According to Dudchak, Kiev is likely to lose significant part of financial support from Washington with the new US administration in power. Ukrainian politicians are in general quite pessimistic about the future of Ukraine after Donald Trump’s inauguration, he stated.
“I think that with the new American administration Ukraine won’t be on the top of US agenda,” the expert told Sputnik. “When it became clear that Trump won the US election, it caused sadness in Ukraine and serious confusion in political circles. Now they are trying to figure out how to live, if the funding will be cut, what they can count for and how they should adapt to the new conditions.
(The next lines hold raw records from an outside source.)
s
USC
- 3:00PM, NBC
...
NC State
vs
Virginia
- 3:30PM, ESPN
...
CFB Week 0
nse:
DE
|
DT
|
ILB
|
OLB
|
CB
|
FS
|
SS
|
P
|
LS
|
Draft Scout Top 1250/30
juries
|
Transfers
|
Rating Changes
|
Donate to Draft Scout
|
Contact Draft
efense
We can say that the Ukrainian political community is now pessimistic about it all,” Dudchak told Sputnik.
A similar point of view was expressed by German Frankfurter Rundschau newspaper. According to the media source, Poroshenko fears possible rapprochement between Russia and the US.
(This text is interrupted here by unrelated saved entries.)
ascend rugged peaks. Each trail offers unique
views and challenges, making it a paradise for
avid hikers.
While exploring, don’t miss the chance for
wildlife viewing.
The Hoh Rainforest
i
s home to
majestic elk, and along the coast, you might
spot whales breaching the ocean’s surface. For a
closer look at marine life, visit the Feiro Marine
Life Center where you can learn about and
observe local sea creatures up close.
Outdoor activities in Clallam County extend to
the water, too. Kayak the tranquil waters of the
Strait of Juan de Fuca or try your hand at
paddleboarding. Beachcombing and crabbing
“In the war-torn Ukraine, the country’s leader Petro Poroshenko is not quite happy about the presidential nomination of the new US president Donald Trump. Kiev fears that the interests of Ukraine could be sacrificed for the sake of an agreement between Trump and Kremlin chief Vladimir Putin,” the article said.
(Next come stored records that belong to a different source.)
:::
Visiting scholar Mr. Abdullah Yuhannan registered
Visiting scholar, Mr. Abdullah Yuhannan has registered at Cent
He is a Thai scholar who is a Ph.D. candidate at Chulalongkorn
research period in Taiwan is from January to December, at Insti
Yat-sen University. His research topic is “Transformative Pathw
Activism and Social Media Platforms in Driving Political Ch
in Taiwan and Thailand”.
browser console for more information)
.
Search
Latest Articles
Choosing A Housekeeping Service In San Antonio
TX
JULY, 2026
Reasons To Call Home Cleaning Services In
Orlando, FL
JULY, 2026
Biden flew into Ukraine on Monday for a meeting with Ukrainian PM Volodymyr Groysman and Ukraine’s President Petro Poroshenko. The politicians discussed results of the Kiev-Washington cooperation under Obama administration, as well as progress in Ukrainian reforms.
Poroshenko said that Kiev is ready to further cooperate with the administration of US President-elect Donald Trump. The politician also added that he expects “Ukrainian question” to be “among the first priorities” of the United States.
However, Biden’s visit is unlikely to bring much consolation to the grieving Ukrainian politicians, Frankfurter Rundschau wrote. According to the newspaper, Kiev has “to adapt to new circumstances, as starting Friday a new team will set new priorities in Washington.”
The US Embassy in Kiev said Biden’s visit was timed to the 25th anniversary of the US-Ukrainian diplomatic relations and emphasized the importance of US support for Ukraine.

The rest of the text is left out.